A ideia de trazer o consagrado texto de Clarisse Lispector para o teatro foi divina, mas somada ao profissionalismo dos fazedores de cultura das artes cênicas, a potência da obra se intensifica ainda mais, e é exatamente isso que acontece neste trabalho. Impossível não se apaixonar por Macabéa, a personagem resiliente e também inocente criada com legitimidade pela autora, ainda mais quando representada com perfeição pela atriz Laila Garin. Impossível não alimentar a alma e se deixar atravessar pela força dessa personagem. De certo Clarice também iria vibrar a alma se assistisse à atriz dar vida a sua humilde datilógrafa.

Laila Garin está perfeita, não existiria outra atriz para assumir a poesia de Macabéa com tanta graça e encantamento. Os movimentos de Laila dão aos espectadores a certeza de que ali no palco diante deles tem uma nordestina, bem lá do sertão mesmo. Com uma postura curvada, de quem carrega o peso do mundo nas costas com a humildade e a simplicidade da personagem. Laila, quando assume a infância de Macabéa, traz ao palco movimentos incrivelmente fiéis aos de uma criança, isso deixa a todos que entendem de artes cênicas boquiabertos! Sua voz também está muito bem postada, uma Macabéa de cantar potente.

Os papéis assumidos por Laila são exigentes, mas a estrela brilha. Em uma das cenas, as atrizes Laila e Claudia Ventura estão datilografando e com ajuda da banda, a cena fica precisa, sem arranhões.

Não há como sair do espetáculo sem amar Clarice Lispector, Macabéa e Laila Garin. Seria covardia apontar um desvio na concepção dessa obra tão categórica. Que recebam todos os prêmios!
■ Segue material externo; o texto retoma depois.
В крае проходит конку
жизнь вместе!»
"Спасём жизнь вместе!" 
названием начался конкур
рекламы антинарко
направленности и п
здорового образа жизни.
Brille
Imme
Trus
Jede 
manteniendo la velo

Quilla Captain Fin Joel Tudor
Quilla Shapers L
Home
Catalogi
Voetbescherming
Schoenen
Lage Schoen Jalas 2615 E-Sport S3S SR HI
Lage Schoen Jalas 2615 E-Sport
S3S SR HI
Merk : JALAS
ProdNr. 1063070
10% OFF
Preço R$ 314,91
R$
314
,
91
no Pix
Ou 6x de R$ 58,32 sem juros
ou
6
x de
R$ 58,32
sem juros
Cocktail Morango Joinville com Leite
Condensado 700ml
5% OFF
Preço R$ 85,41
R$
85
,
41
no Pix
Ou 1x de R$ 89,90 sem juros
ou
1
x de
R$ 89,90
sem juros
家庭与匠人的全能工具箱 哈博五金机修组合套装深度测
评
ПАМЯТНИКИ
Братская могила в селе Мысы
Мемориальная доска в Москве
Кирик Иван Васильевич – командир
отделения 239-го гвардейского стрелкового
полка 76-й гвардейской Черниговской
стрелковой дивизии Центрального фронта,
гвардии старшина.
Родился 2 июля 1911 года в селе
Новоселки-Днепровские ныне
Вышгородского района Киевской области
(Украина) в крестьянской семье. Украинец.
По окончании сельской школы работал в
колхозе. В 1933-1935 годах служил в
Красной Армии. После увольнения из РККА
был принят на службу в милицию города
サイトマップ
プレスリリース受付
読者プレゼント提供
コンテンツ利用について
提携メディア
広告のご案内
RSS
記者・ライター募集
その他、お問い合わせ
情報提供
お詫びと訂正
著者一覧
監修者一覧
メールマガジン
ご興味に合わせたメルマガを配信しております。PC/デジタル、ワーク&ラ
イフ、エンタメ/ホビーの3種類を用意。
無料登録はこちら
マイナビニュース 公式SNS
Na verdade, aqueles que entendem bem de Clarice Lispector, como entendia Cazuza em Bete Balanço, parecem abençoados. Cazuza foi lá no âmago quando disse: “não ligue para essas caras tristes, fingindo que a gente não existe”, fantástico quando um artista constrói seu personagem lhe dá vida por intermédio de suas palavras e suspiros.

As músicas de Chico César deixam a plateia extasiada. Quanta beleza em forma de composição musical. Chico é o poeta erudito que o Brasil precisa, tem alma, fé, vida, sapiência e tudo mais que o ser humano precisa. Um artista visceral, que consegue alimentar a alma de quem o escuta, multiplicador de emoções. E sem brincadeira, o artista politizado entende mais de Macabéa do que se imagina, paraibano, também conhece bem desse êxodo rural descrito por Clarice, da importância dos programas de incentivos na agricultura, da solidariedade e dos programas sociais, que podem mudar a história e a vida de tantos nordestinos. Quando essa ajuda chega às carentes crianças do Sertão, que paupérrimas fazem lembrar a miséria e os esfomeados da Etiópia, por caminhões e caminhões de água enviados para minimizar a seca, rega a esperança de todo um povo.

A banda ao vivo, muito bem ensaiada, tem um andamento musical variado, momentos mais lentos outros mais intensos, em um trabalho executado com maestria pelos músicos.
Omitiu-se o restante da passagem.